Alternatively you could take a longer trip, which takes in seven
different ecological sites of interest (2hr 30min-3hr 30 min; US$15 per
person) from Celestún's beach with local guide Filiberto Couoh Cavich (known
as Ruso) - ask at the Restaurant Celestun .
Nominally protected by inclusion in the 600-square-mile Celestún Natural
Park , the flamingos are nevertheless harassed by boats approaching too
close in order to give visitors a spectacular flying display, disturbing
the birds' feeding. Try to make it clear to your boatman that you don't
wish to interrupt the birds' natural behaviour; you will still get good
photos from a respectable distance.
There are first-class buses from Mérida for Celestún every two hours
from the Came.

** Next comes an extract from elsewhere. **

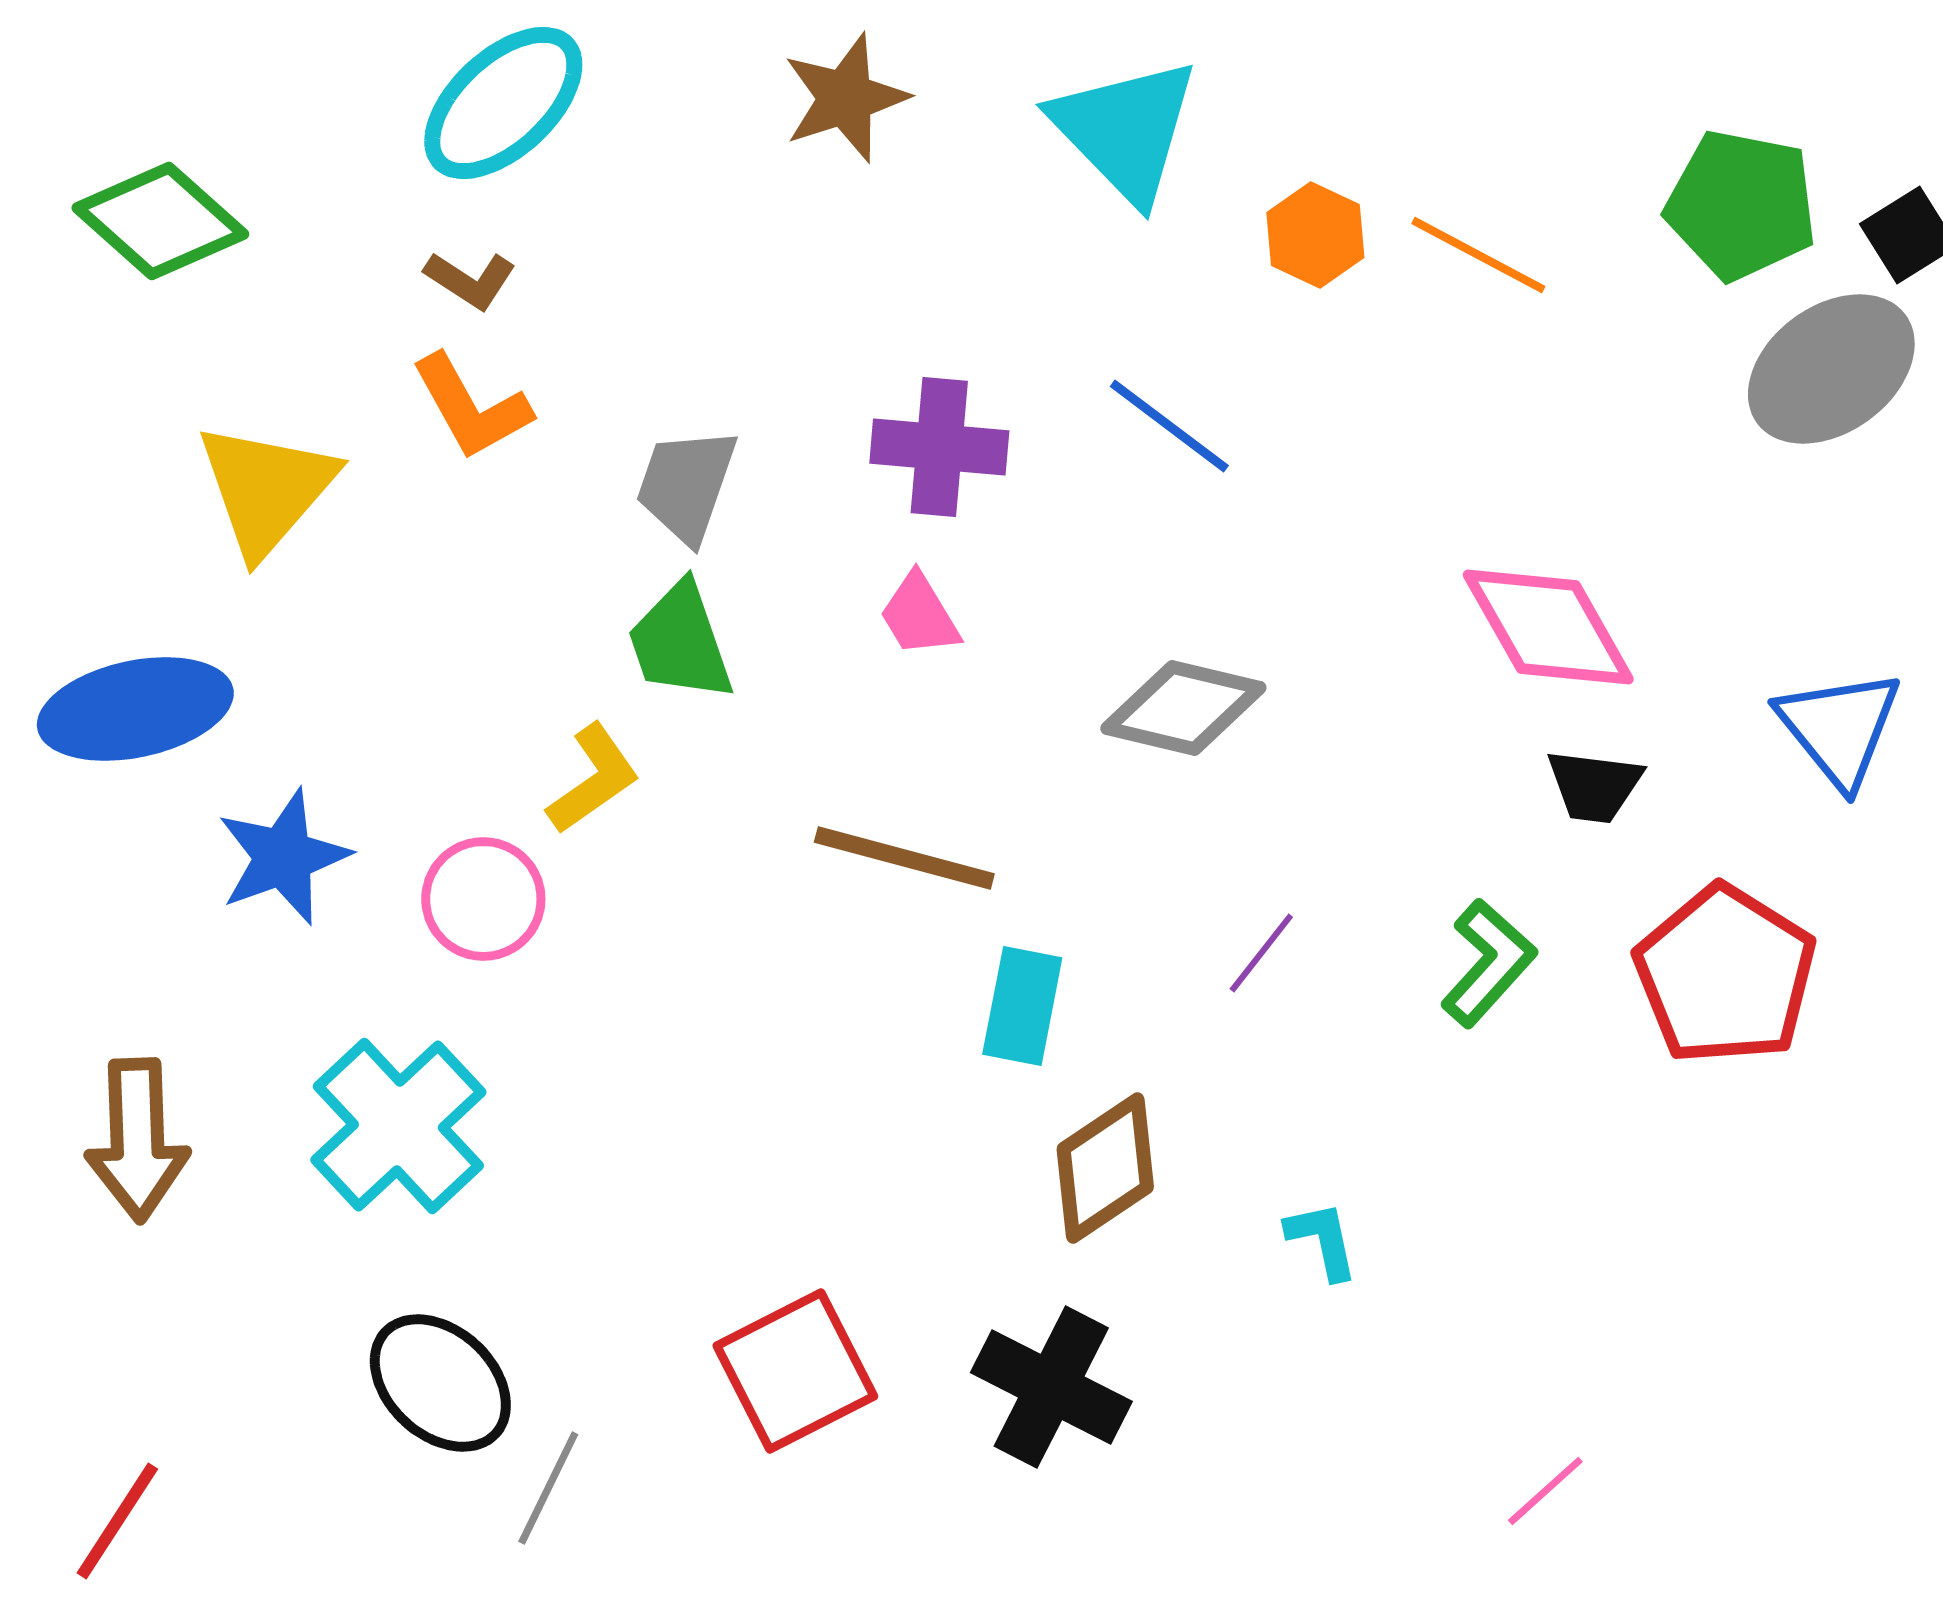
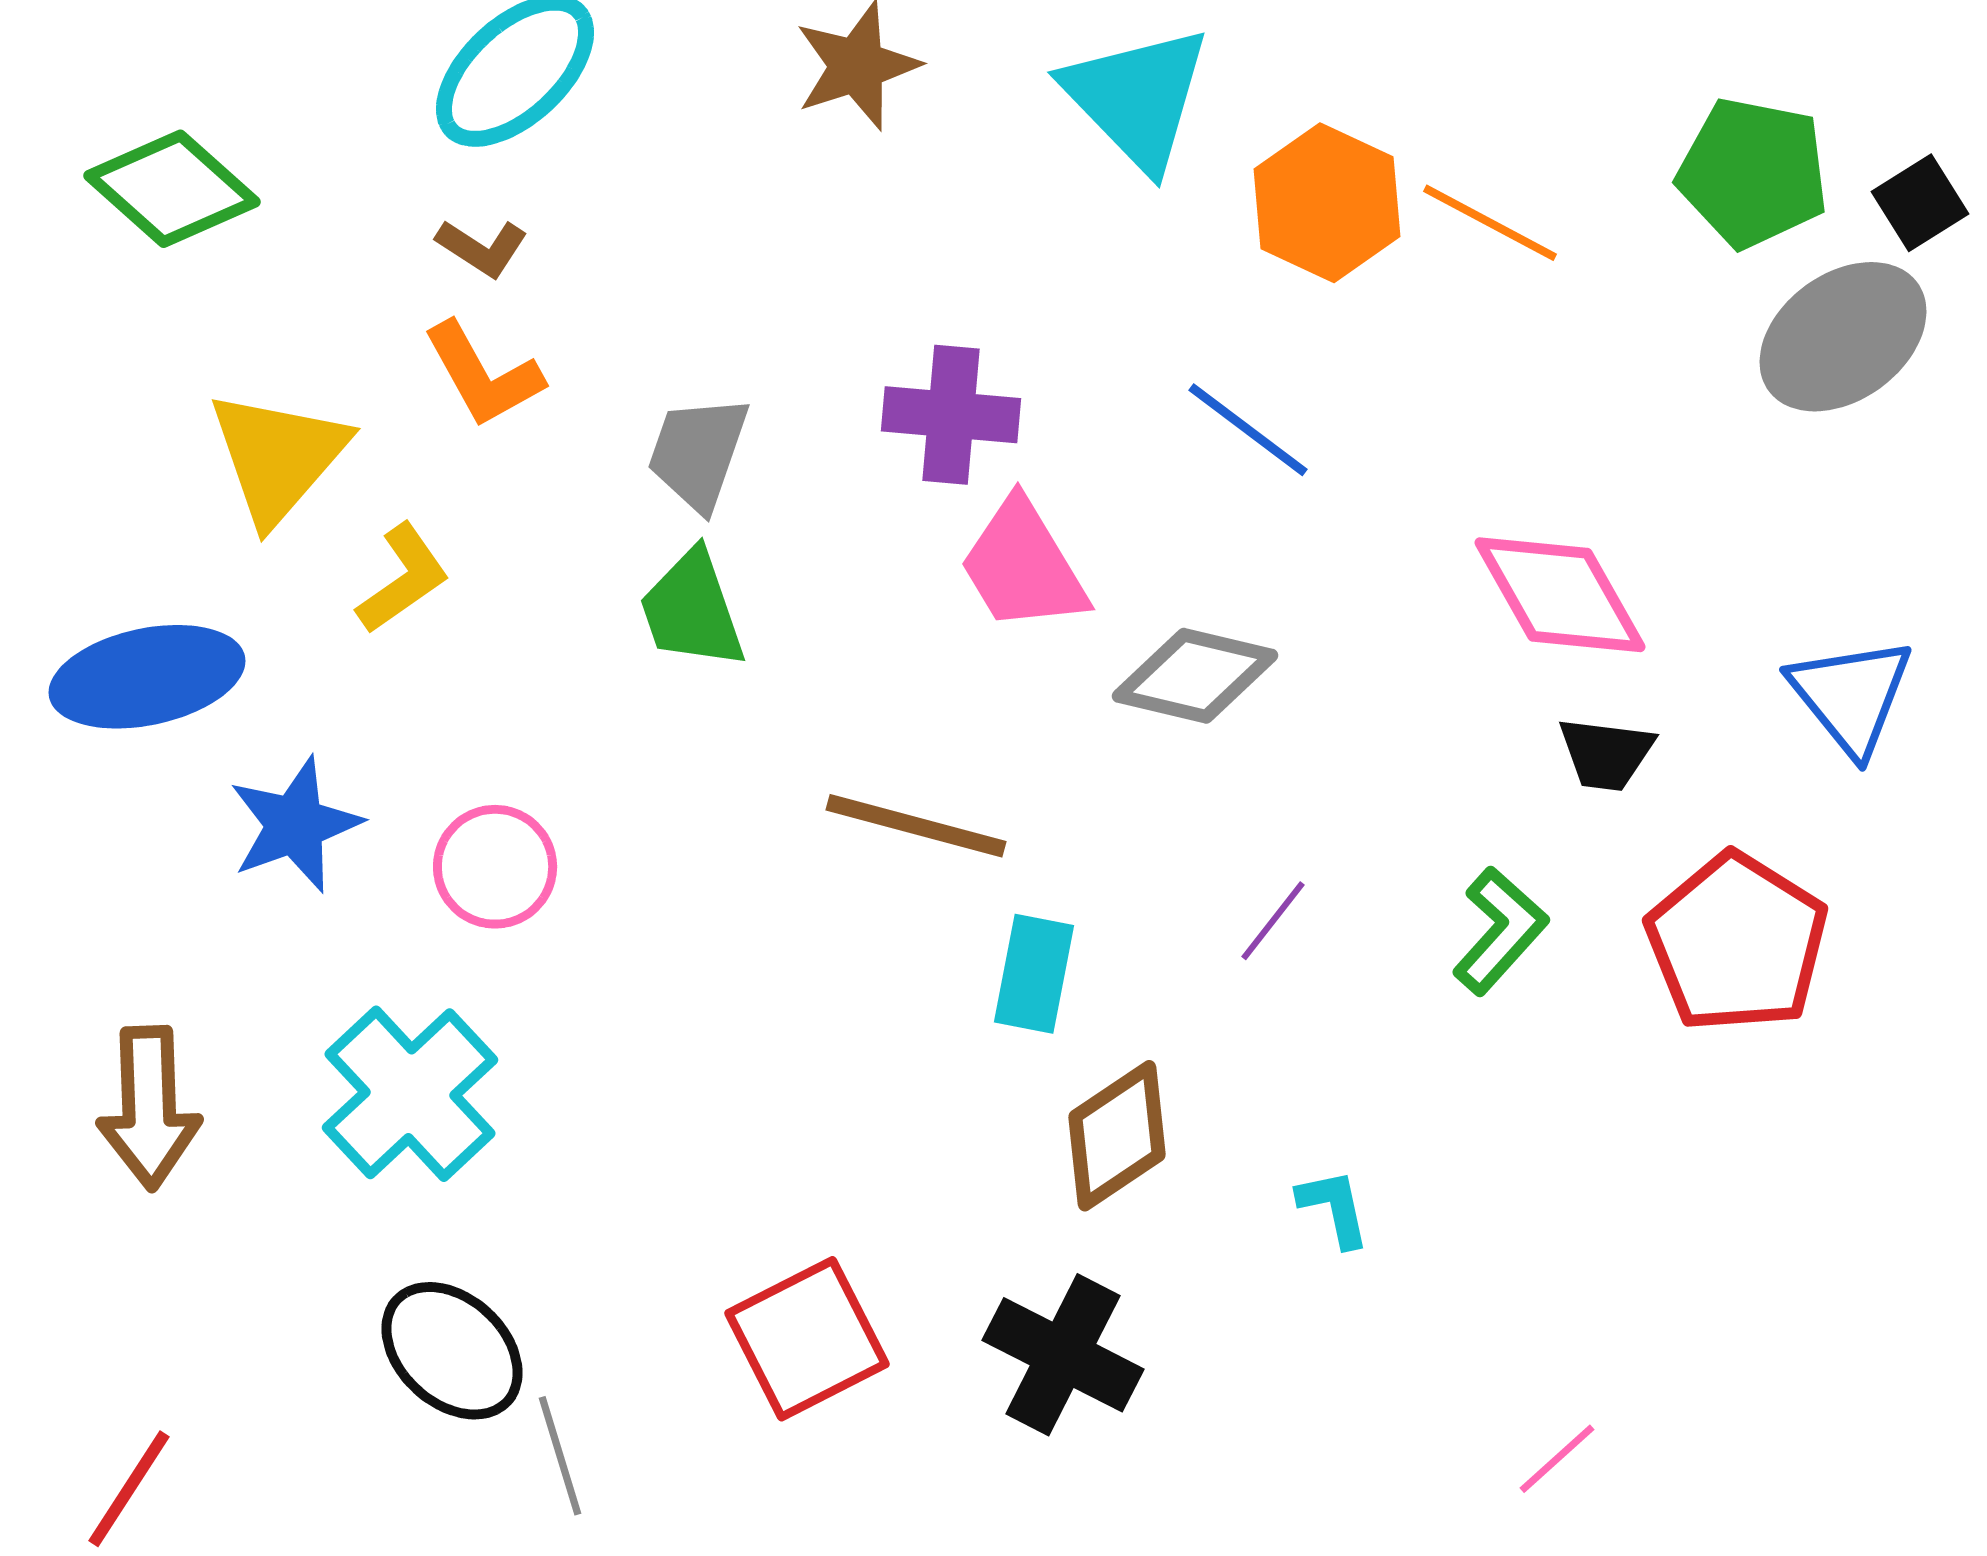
orange hexagon: (1315, 235) -> (1327, 203), size x1.5
blue line: (1169, 426) -> (1248, 430), moved
pink trapezoid: (919, 615) -> (1023, 566), moved, size x1.6
yellow L-shape: (593, 779) -> (403, 579), moved
gray line: (548, 1488) -> (560, 1456), turned -43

Second-class services, which also stop at Sisal, leave
from the terminal on C 50, corner of C 67. There are half a dozen places
to stay in the village: the Hotel Gutiérrez , C 12 no. 107 (tel
9/916-0419; US$15-25), which has some a/c rooms; the Hotel Maria Carmen
, C 12 no. 111 (tel 9/916-2043; US$15-25); and Hospedaje Sofia (no phone;
US$10-15), are all fine. Seven kilometres north of the town is a remote
ecolodge, Eco Paraiso (tel 9/916-2100, fax 916-2111,
www.differentworld.com ; more than US$100) with elegant cabañas and
miles of deserted beach.
Several seafood restaurants can be found on the dusty main street and on
the beach - the ceviche in Celestún is invariably good - and there's
also a market, a bakery, a bank and a filling station.